What is the difference between dispersion and mean root square deviation?

1.4k Views Asked by At

So the question is why do we have mean root square deviation (standard deviation)? Isn't it enough just to use only such characteristic as dispersion? Why is root square deviation (standard deviation) used if we already have dispersion?

I'd be very happy to discuss this topic with you, guys! Thank you in advance!

3

There are 3 best solutions below

6
On

The correct term is "root mean square", not "mean root square". "Dispersion" is a broad term: standard deviation is one measure of dispersion; mean absolute deviation is another; interquartile range is another, and so on.

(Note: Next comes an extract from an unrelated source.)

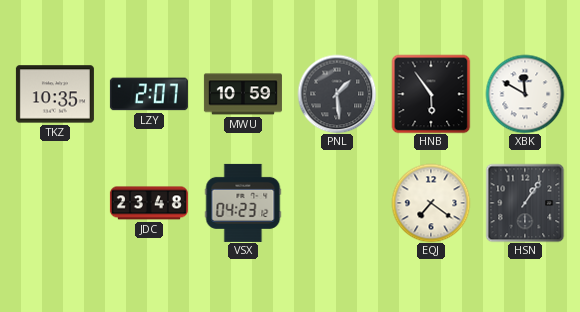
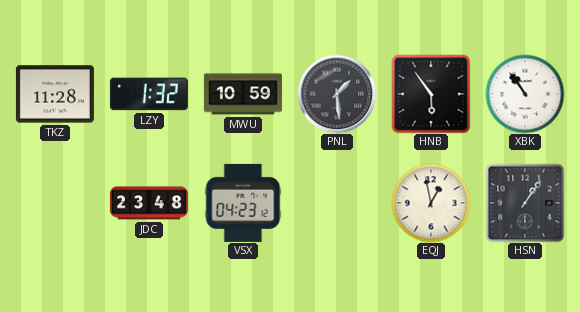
TKZ: 10:35 -> 11:28
LZY: 2:07 -> 1:32
XBK: 11:50 -> 10:54
EQJ: 7:21 -> 12:58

The main reason for using root-mean-square deviation is this: \begin{align} & \text{If } X_1,\ldots,X_n \text{ are independent} \\[6pt] & \text{then } \operatorname{var}(X_1+\cdots+X_n) = \operatorname{var}(X_1) + \cdots+\operatorname{var}(X_n). \end{align}

0
On

One reason for using the sample variance $S^2 = \frac{\sum_{i=1}^n(X_i-\bar X)^2}{n-1}$ is that $E(S^2) = \sigma^2,$ the population variance. The technical terminology is that $S^2$ is an unbiased estimator of $\sigma^2.$ You may want to look at a formal proof of this. [However, the sample standard deviation $S$ is not unbiased, we have $E(S) < \sigma.$ That is, on average the sample standard deviation $S$ slightly underestimates the population standard deviation $\sigma.$ Especially for small sample sizes $n,$ the shortfall may be noticeable. For $n = 10$ normal observations $E(S) \approx 0.94\sigma;$ but for $n=25,$ it's $E(S) \approx 0.99\sigma.$]

Moreover, for normal data, $S^2$ is the 'best' estimate of the population variance, according to widely accepted criteria for 'goodness'.

Also for normal data, one has $\frac{(n-1)S^2}{\sigma^2} \sim \mathsf{Chisq}(n-1).$ This provides a convenient method to make confidence intervals which give an idea how far from $\sigma^2$ the estimate $S^2$ might be.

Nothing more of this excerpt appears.